#### Task objective:
Output, word for word, every line from the line with "Contactez-nous" through the final line of the data below.

Saved data entries:
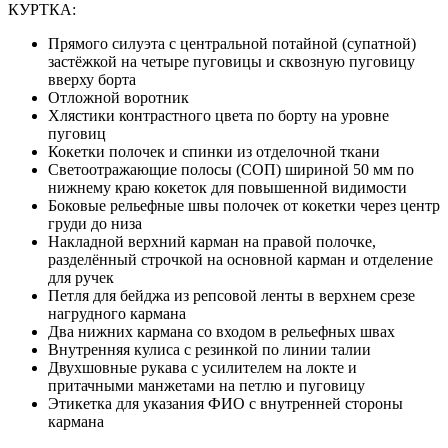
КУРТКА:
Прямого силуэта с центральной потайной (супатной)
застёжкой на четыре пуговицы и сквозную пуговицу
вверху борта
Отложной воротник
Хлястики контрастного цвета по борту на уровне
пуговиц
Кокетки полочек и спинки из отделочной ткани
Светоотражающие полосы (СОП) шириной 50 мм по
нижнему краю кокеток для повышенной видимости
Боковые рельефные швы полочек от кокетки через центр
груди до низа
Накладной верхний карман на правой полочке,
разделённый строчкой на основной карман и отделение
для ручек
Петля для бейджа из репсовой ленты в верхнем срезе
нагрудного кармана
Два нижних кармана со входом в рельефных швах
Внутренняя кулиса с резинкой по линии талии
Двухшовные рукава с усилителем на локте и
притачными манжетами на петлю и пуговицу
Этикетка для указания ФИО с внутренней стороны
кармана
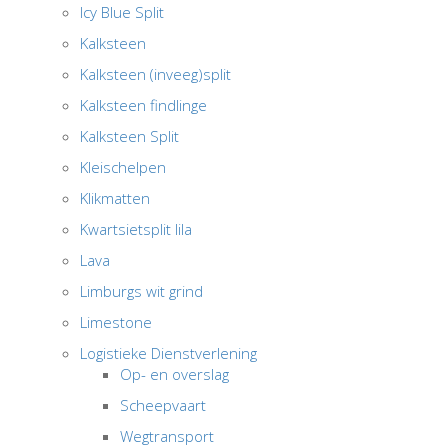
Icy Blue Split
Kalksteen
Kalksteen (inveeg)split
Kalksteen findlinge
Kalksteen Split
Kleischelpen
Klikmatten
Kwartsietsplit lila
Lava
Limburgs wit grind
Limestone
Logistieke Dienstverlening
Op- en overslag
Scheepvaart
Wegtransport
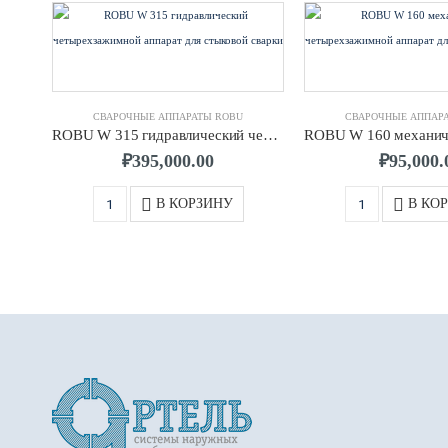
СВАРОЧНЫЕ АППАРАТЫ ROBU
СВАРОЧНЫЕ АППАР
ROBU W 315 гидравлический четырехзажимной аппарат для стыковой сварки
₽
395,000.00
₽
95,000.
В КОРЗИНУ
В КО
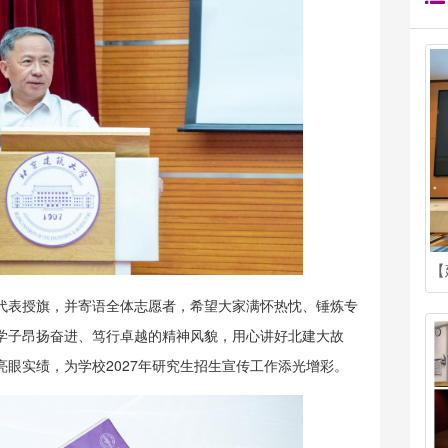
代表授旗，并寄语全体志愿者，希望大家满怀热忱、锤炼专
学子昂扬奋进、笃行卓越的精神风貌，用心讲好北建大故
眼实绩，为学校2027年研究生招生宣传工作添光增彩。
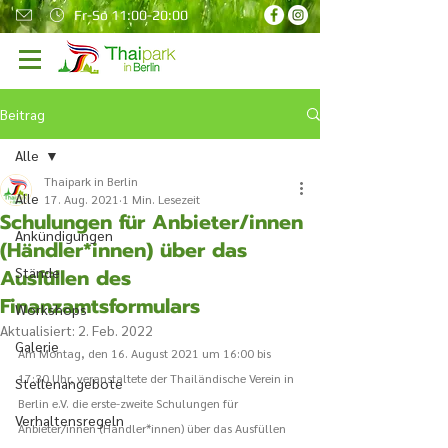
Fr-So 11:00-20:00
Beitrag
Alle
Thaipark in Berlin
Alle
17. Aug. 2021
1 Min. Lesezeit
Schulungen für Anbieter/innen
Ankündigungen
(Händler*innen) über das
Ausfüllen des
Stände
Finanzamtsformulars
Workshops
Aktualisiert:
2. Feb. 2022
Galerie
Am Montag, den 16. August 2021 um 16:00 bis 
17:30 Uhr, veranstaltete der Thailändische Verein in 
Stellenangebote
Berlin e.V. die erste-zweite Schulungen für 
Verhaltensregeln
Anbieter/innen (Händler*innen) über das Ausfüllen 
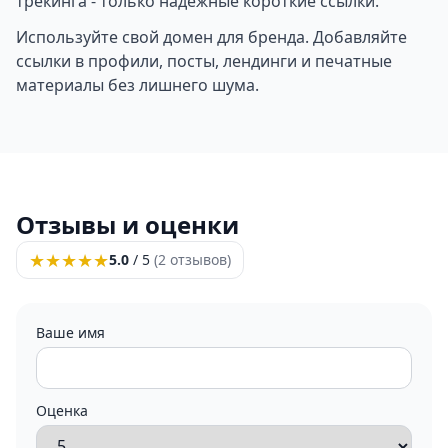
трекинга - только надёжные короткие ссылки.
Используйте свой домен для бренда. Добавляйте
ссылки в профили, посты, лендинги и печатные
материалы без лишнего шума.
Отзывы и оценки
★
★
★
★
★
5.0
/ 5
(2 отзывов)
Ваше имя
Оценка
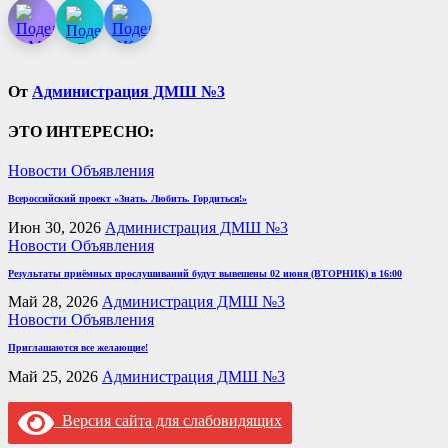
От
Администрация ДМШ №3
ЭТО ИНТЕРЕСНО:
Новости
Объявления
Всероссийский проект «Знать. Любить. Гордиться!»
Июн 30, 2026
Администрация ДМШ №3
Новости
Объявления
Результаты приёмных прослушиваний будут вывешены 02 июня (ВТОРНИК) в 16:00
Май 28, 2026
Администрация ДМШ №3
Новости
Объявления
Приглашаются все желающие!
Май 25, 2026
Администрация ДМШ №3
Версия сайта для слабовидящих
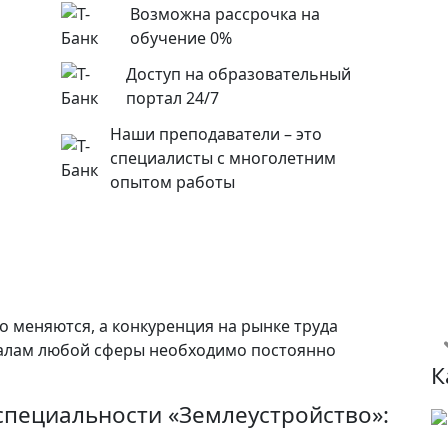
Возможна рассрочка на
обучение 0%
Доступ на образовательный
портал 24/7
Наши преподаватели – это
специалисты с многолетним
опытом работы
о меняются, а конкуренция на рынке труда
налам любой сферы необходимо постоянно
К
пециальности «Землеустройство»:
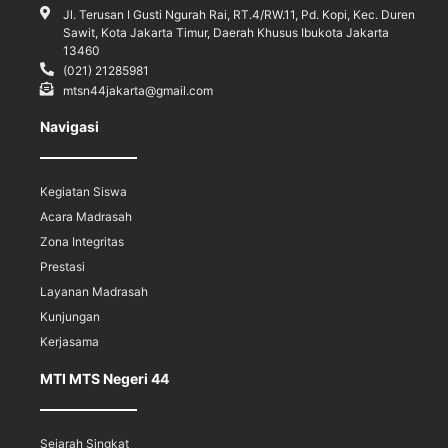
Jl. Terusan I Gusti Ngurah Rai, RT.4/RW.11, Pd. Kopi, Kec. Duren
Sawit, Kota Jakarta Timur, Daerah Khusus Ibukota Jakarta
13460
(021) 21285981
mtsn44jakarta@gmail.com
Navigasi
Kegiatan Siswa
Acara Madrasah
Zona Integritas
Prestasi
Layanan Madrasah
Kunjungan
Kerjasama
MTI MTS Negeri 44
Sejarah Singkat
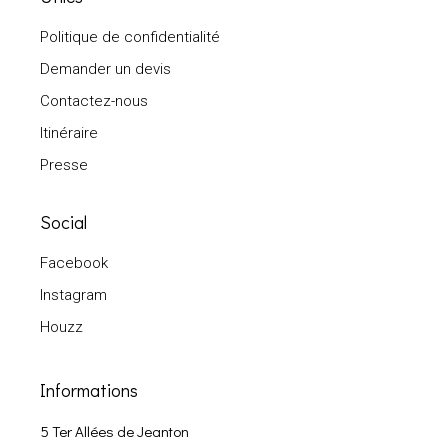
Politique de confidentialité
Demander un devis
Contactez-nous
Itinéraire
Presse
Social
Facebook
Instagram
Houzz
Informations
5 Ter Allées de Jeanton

#### Answer to the exercise:
Contactez-nous
Itinéraire
Presse
Social
Facebook
Instagram
Houzz
Informations
5 Ter Allées de Jeanton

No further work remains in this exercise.